Now before you scoff and roll your eyes....let me explain. A lot of bride-to-be's tend to take over the wedding planning right away. All they expect the groom to do is show up.....annnndddd maybe pay too, haha. You would be surprised though, what including your significant other in on the plans will do. It helps immensely. Even if you are a control freak (like me), having someone help you with all of it takes a huge weight off your chest. When my fiance proposed, I didn't even know where to start. However I figured that this isn't something that Google and some great gal pals can help me with. Much to my surprise, the first week we were engaged, this guy had spreadsheets and all that jazz to ready to go. My initial reaction was, "What on God's green?!"
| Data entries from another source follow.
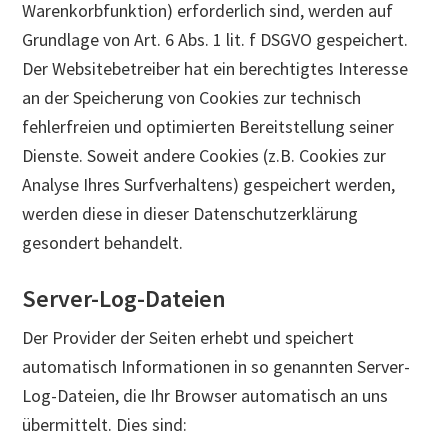
Warenkorbfunktion) erforderlich sind, werden auf
Grundlage von Art. 6 Abs. 1 lit. f DSGVO gespeichert.
Der Websitebetreiber hat ein berechtigtes Interesse
an der Speicherung von Cookies zur technisch
fehlerfreien und optimierten Bereitstellung seiner
Dienste. Soweit andere Cookies (z.B. Cookies zur
Analyse Ihres Surfverhaltens) gespeichert werden,
werden diese in dieser Datenschutzerklärung
gesondert behandelt.
Server-Log-Dateien
Der Provider der Seiten erhebt und speichert
automatisch Informationen in so genannten Server-
Log-Dateien, die Ihr Browser automatisch an uns
übermittelt. Dies sind: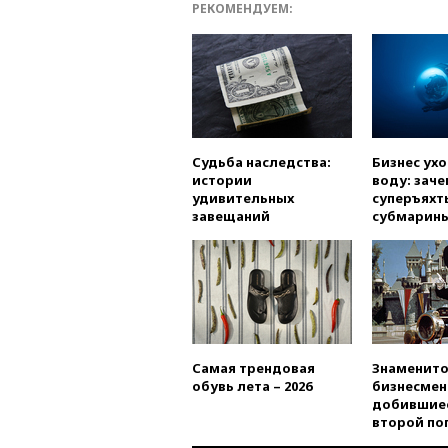
РЕКОМЕНДУЕМ:
Судьба наследства:
Бизнес ух
истории
воду: заче
удивительных
суперъяхт
завещаний
субмарин
Самая трендовая
Знаменито
обувь лета – 2026
бизнесмен
добившиес
второй по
My first wedding was a simple civil ceremony with a "reception" at my Dad's house where we basically grilled out and drank. My fiance's first wedding was much like what was described earlier; his ex required him to show up. She handled all the details. He desperately wanted to do things differently this go around, and for a girl who knows nothing about planning for a wedding......I wasn't about to stop him. Even though the process was still stressful at times, having him there helping, stopped me from pulling out my hair. He had fresh ideas and concepts that he was constantly bringing up. Things that I hadn't even thought of! Out of the two of us, he definitely has an eye for fashion and what looks good....so I trusted his judgement. Not too mention, even though he has seen sketches of my dress, he doesn't know what it looks like for real. He ended up giving me some great insight on what style and he thought would look best on me. It was great having him take control when talking with vendors because he knew exactly what questions to ask....and would follow up with what questions I may have missed. Having someone to share all of this with kept me sane.
Bottom line is this....
Don't forget what you are doing this all for. To bind your love together and start a new life together. Unless you plan to start this whole life excluding your significant other....why would you exclude them from the actual process? Remember....your wedding day is just that.....a day. After all the festivities are done and over with, it's just you and your significant other. You will have to lean on each other at times, ask advice, and plan things together. So why not start out your marriage with something you planned TOGETHER. Leave your bridezilla at the door. You would be surprised how much closer you will get going through this process together.